THE PLACES IN BETWEEN by Rory Stewart

In this unhinged memoir, Rory Stewart decides it is a good idea to walk across Afghanistan by himself. In 2002! In winter!

He has already been walking for many months by the time he gets to Afghanistan, and is constantly being told by warlords about how dangeorus the route is he has chosen, as it is across the mountains in the snow. You would think you would listen when TALIBAN WARLORDS are telling you something is dangerous. He does not. We learn a lot of things in this memoir, but not the answer to the most important question: why?

I did find it interesting when he said about how frequently locals sit in silence, especially if nothing interesting has happened of late, because as he notes they have all known each other since childhood, and none of them has read or seen anything interesting (because they can’t read and don’t have TVs). He is often with locals, because his plan for accommodation and food is to ask locals for them. I appreciate that due to the emphasis on hospitality in Islamic culture this is not such a very weird plan, but I personally would have been uncomfortable. The people he is walking among are very poor, and I don’t know if the fact that poor people are willing to give you their food means you should take it.

Also of interest is the fact that he is following in the footsteps of Babur, the 15th century founder of the Mongol empire, and he often refers to his memoir. It started to feel familiar to me, and then I realized this is because I have read it. It is, btw, one of the first memoirs even written. And I was like: DAMN, I am well read. Though I only remember the killing parts, to be honest.

BABURNAMA by Babur trans.
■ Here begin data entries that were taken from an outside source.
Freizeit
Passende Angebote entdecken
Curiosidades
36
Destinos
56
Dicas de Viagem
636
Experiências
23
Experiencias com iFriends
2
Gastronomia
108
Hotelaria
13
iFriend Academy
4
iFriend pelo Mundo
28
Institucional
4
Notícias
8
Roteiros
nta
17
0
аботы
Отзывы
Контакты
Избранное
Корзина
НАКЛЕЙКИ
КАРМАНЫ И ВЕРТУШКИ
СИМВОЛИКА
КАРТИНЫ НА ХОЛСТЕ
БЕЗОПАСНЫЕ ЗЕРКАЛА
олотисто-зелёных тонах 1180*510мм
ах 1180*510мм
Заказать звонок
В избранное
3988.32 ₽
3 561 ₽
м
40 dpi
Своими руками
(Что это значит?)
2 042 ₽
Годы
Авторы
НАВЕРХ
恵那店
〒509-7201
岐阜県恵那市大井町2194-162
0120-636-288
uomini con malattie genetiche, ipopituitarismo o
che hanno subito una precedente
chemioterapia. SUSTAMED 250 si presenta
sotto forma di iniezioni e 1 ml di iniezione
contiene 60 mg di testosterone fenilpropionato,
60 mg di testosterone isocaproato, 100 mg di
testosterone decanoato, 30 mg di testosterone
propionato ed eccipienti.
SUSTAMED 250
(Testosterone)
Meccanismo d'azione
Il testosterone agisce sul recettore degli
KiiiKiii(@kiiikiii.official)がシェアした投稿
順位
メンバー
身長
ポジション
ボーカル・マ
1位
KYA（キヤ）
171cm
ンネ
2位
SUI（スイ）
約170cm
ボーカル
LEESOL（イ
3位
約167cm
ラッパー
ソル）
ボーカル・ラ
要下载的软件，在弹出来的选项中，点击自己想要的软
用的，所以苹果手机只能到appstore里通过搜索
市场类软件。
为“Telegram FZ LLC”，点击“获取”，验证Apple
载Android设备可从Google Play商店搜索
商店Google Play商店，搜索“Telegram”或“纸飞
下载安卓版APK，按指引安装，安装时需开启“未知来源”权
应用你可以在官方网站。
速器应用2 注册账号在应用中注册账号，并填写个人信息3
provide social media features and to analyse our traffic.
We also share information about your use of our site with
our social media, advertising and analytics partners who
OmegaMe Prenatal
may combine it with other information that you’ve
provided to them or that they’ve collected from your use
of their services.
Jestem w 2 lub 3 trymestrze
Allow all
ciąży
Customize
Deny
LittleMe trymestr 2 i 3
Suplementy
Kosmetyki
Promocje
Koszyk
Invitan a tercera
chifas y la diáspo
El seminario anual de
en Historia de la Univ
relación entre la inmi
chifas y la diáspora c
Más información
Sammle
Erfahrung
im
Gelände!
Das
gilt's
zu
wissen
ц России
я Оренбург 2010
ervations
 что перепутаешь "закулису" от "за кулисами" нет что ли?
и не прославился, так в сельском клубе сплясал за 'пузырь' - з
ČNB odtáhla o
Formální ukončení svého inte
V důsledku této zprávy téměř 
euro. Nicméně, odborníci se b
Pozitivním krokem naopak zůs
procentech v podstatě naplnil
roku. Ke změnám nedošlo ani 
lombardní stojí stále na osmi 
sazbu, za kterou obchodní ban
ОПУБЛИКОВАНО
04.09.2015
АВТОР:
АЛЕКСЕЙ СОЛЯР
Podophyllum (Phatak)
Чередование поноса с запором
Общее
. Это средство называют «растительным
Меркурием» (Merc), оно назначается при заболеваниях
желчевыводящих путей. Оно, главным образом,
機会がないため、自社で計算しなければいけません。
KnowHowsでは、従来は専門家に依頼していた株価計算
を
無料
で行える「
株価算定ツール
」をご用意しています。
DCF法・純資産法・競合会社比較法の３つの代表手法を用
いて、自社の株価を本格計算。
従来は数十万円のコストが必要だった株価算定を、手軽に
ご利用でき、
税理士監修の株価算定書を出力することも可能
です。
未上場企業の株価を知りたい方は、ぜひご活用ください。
Annette Beveridge

Here are the memoirs a 15th century Mongol warlord.  I can’t believe this actually exists. 

You might think this would be kind of bloody, and you would be right.  It is incredibly violent.  Every other page he is either sacking or being sacked.  Straightforward sample:

Those our men had brought in as prisoners were ordered to be beheaded and a pillar of heads was set up in our camp

A few pages later, after a battle, their Afghan enemies put grass between their teeth, which apparently means ‘I am your cow’ and is a sign of surrender.  In response:

Some heads of Sultans and of others were sent to Kabul with the news . . some also to Badakhshan, Qunduz and Blakh with letters of victory

It is not all beheadings.  He gives us many interesting descriptions of the peoples, animals, and landscapes he sees during this orgy of violence.  He tells us that the elephant is “an immense animal and very sagnacious” but warns us that one can eat “the corn of two strings of camels.”  He also describes his friends. How sweet is this guy:

He used to wear his tunic so very tight that to fasten the stringe he had to draw his belly in and, if he let himself out after tying them, they often tore away. 

Or this guy:

He was extremely decorous; people say he used to hide his feet even in the privacy of his family

Or this one:

He danced wonderfully well, doing one dance quite unique and seeming to be his own invention

Imagine, five centuries later, this is all that persists of you in the world.  And its more than most people get.   

Later Barbur falls in love, with a local market boy:

I could never look straight at him: how then could I make conversation and recital?  In my joy and agitation I could not thank him for coming; how was it possible for me to reproach him with going away?

You almost start to like him, partly because heis also charmingly pre-modern.  The sun, we are told, is ‘spear-high’ and he once swims with his horse ‘as far as an arrow flies.’    Then you are reminded who we are dealing with.  He meets some locals:

Snow fell ankle deep while we were on that ground; it would seem to e rare for snow to fall thereabouts, for people were much surprised. 

How charming! Villagers in their first snowfall.  Then he kills them all too.  

This makes me feel modern life not all bad after all.